For a web hosting platform to be considered a cloud, the following features are usually present in a variety of forms:
The client does not own the servers, load balancers, etc. thereby greatly reducing capital expenditures
A (relatively) massive computer infrastructure – accommodating multiple servers interconnected with the aim of allowing an application to run on one or more servers without any attachment to a particular server.
Servers can be added and removed from the cloud and the application should continue to run uninterrupted.
Scalability– A hosted site running in a cloud is running in a distributed fashion over multiple servers. To scale, new servers can be added and the application should just take advantage of the added resource availability.

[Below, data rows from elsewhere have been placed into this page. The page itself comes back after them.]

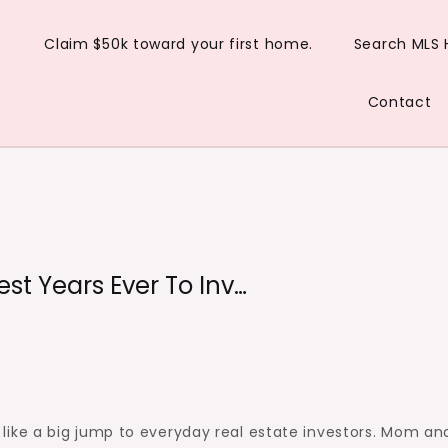
Claim $50k toward your first home.
Search MLS
Contact
st Years Ever To Inv…
ike a big jump to everyday real estate investors. Mom an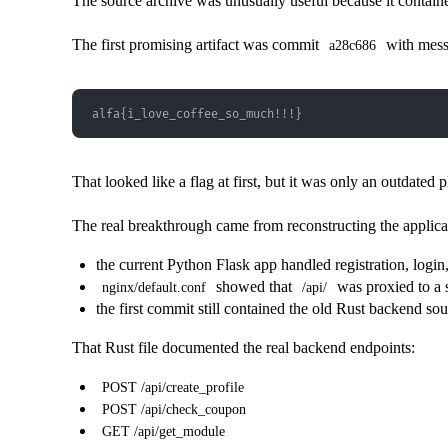
The source archive was unusually useful because it contai
The first promising artifact was commit
with mes
a28c686
alfa{i_love_coffee_so_much!!!}
That looked like a flag at first, but it was only an outdated p
The real breakthrough came from reconstructing the applica
the current Python Flask app handled registration, logi
showed that
was proxied to a 
nginx/default.conf
/api/
the first commit still contained the old Rust backend so
That Rust file documented the real backend endpoints:
POST /api/create_profile
POST /api/check_coupon
GET /api/get_module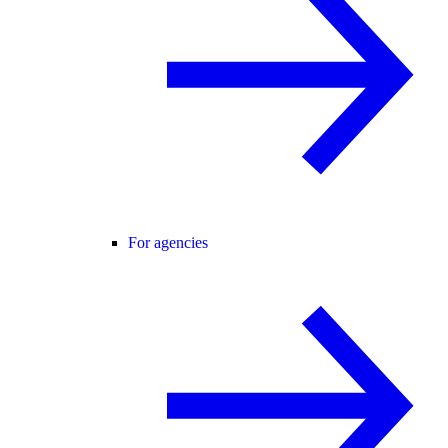
For agencies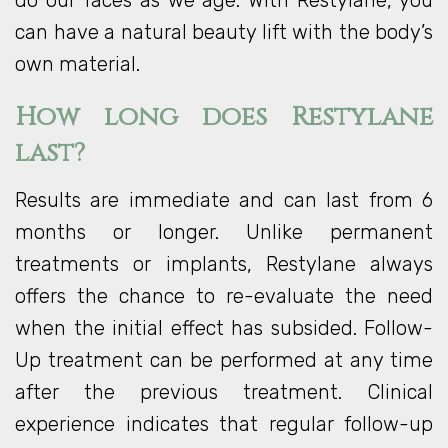
do our faces as we age. With Restylane, you
can have a natural beauty lift with the body’s
own material.
How long does Restylane
last?
Results are immediate and can last from 6
months or longer. Unlike permanent
treatments or implants, Restylane always
offers the chance to re-evaluate the need
when the initial effect has subsided. Follow-
Up treatment can be performed at any time
after the previous treatment. Clinical
experience indicates that regular follow-up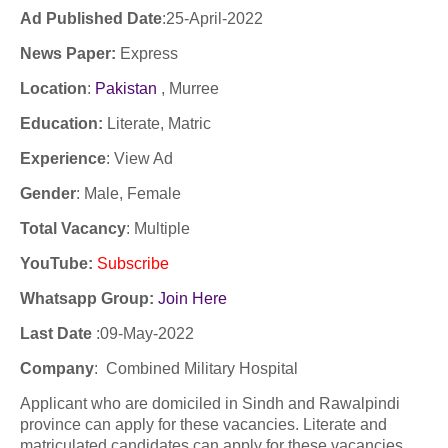
Ad Published Date
:25
-April-2022
News Paper:
Express
Location
:
Pakistan
, Murree
Education:
Literate, Matric
Experience
:
View Ad
Gender
: Male, Female
Total Vacancy
: Multiple
YouTube
:
Subscribe
Whatsapp Group:
Join Here
Last Date
:
09-May-2022
Company
:
Combined Military Hospital
Applicant who are domiciled in Sindh and Rawalpindi
province can apply for these vacancies. Literate and
matriculated candidates can apply for these vacancies.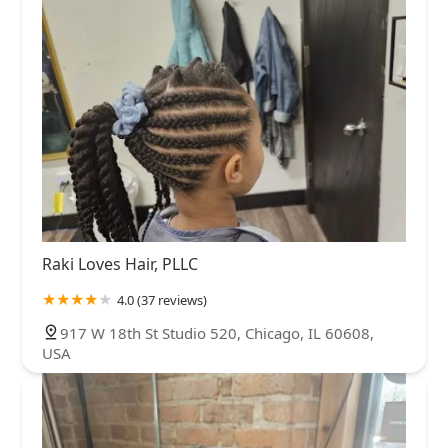
Raki Loves Hair, PLLC
4.0 (37 reviews)
917 W 18th St Studio 520, Chicago, IL 60608,
USA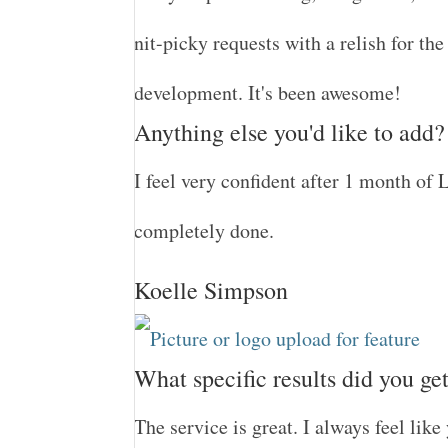
nit-picky requests with a relish for th
development. It's been awesome!
Anything else you'd like to add?
I feel very confident after 1 month of L
completely done.
Koelle Simpson
What specific results did you ge
The service is great. I always feel lik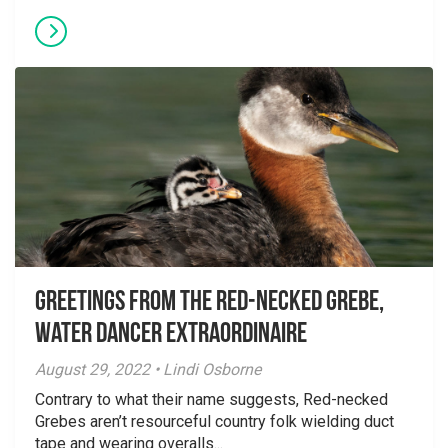
Greetings From the Red-necked Grebe,
Water Dancer Extraordinaire
August 29, 2022 • Lindi Osborne
Contrary to what their name suggests, Red-necked
Grebes aren’t resourceful country folk wielding duct
tape and wearing overalls...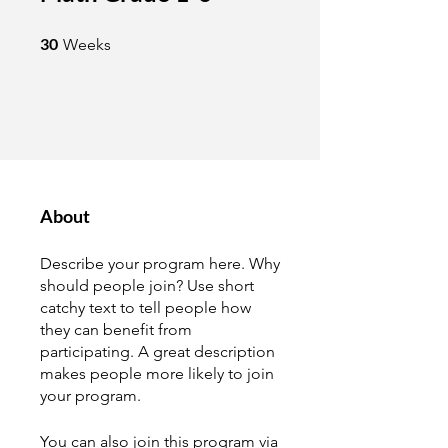
30 Weeks
30
Weeks
About
Describe your program here. Why
should people join? Use short
catchy text to tell people how
they can benefit from
participating. A great description
makes people more likely to join
your program.
You can also join this program via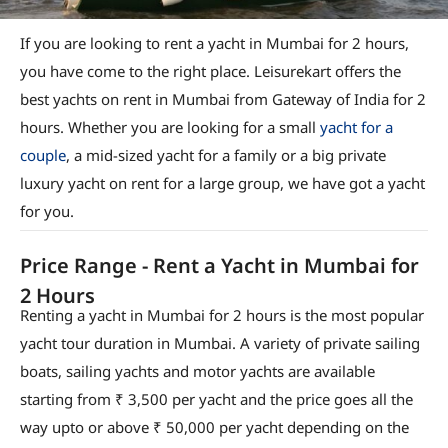
If you are looking to rent a yacht in Mumbai for 2 hours,
you have come to the right place. Leisurekart offers the
best yachts on rent in Mumbai from Gateway of India for 2
hours. Whether you are looking for a small
yacht for a
couple
, a mid-sized yacht for a family or a big private
luxury yacht on rent for a large group, we have got a yacht
for you.
Price Range - Rent a Yacht in Mumbai for
2 Hours
Renting a yacht in Mumbai for 2 hours is the most popular
yacht tour duration in Mumbai. A variety of private sailing
boats, sailing yachts and motor yachts are available
starting from ₹ 3,500 per yacht and the price goes all the
way upto or above ₹ 50,000 per yacht depending on the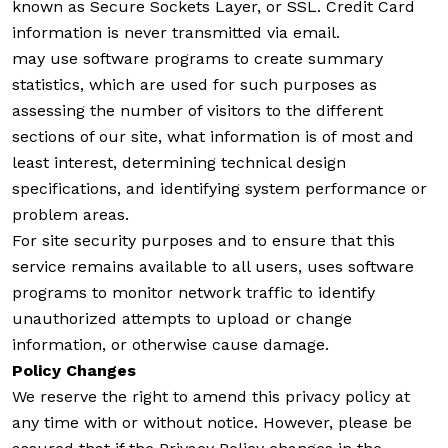
known as Secure Sockets Layer, or SSL. Credit Card
information is never transmitted via email.
may use software programs to create summary
statistics, which are used for such purposes as
assessing the number of visitors to the different
sections of our site, what information is of most and
least interest, determining technical design
specifications, and identifying system performance or
problem areas.
For site security purposes and to ensure that this
service remains available to all users, uses software
programs to monitor network traffic to identify
unauthorized attempts to upload or change
information, or otherwise cause damage.
Policy Changes
We reserve the right to amend this privacy policy at
any time with or without notice. However, please be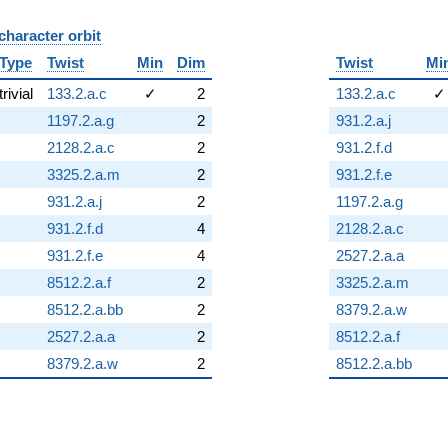
character orbit
B
Type
Twist
Min
Dim
Twist
Mi
trivial
133.2.a.c
✓
2
133.2.a.c
✓
1197.2.a.g
2
931.2.a.j
2128.2.a.c
2
931.2.f.d
3325.2.a.m
2
931.2.f.e
931.2.a.j
2
1197.2.a.g
931.2.f.d
4
2128.2.a.c
931.2.f.e
4
2527.2.a.a
8512.2.a.f
2
3325.2.a.m
8512.2.a.bb
2
8379.2.a.w
2527.2.a.a
2
8512.2.a.f
8379.2.a.w
2
8512.2.a.bb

Resource stability – Since usage is shared across multiple customers, better overall computer usage occurs because each client’s resource rise and fall based on actual need.
A pricing model based on usage of resources – This is probably the single biggest point of interest when hosting in a cloud. Instead of being charged a flat rate per month or a rate based strictly on bandwidth, a metered charge is used, similar to how electricity is billed in the United States.
There are many different approaches to cloud computing. Several big players in the market are Amazon, with their Elastic Cloud (which is the technology behind several other players), Microsoft, Rackspace, and GoGrid.
Various service levels and types of service are available and the user can select from a set of features to compute his price per computing hour. For example, a faster server with more memory will cost more, but as your demand increases, your resources will be increased at that level. When demand decreases, your overall costs will return to their non-peak point. If used for sites of appropriate size, this can save considerable money.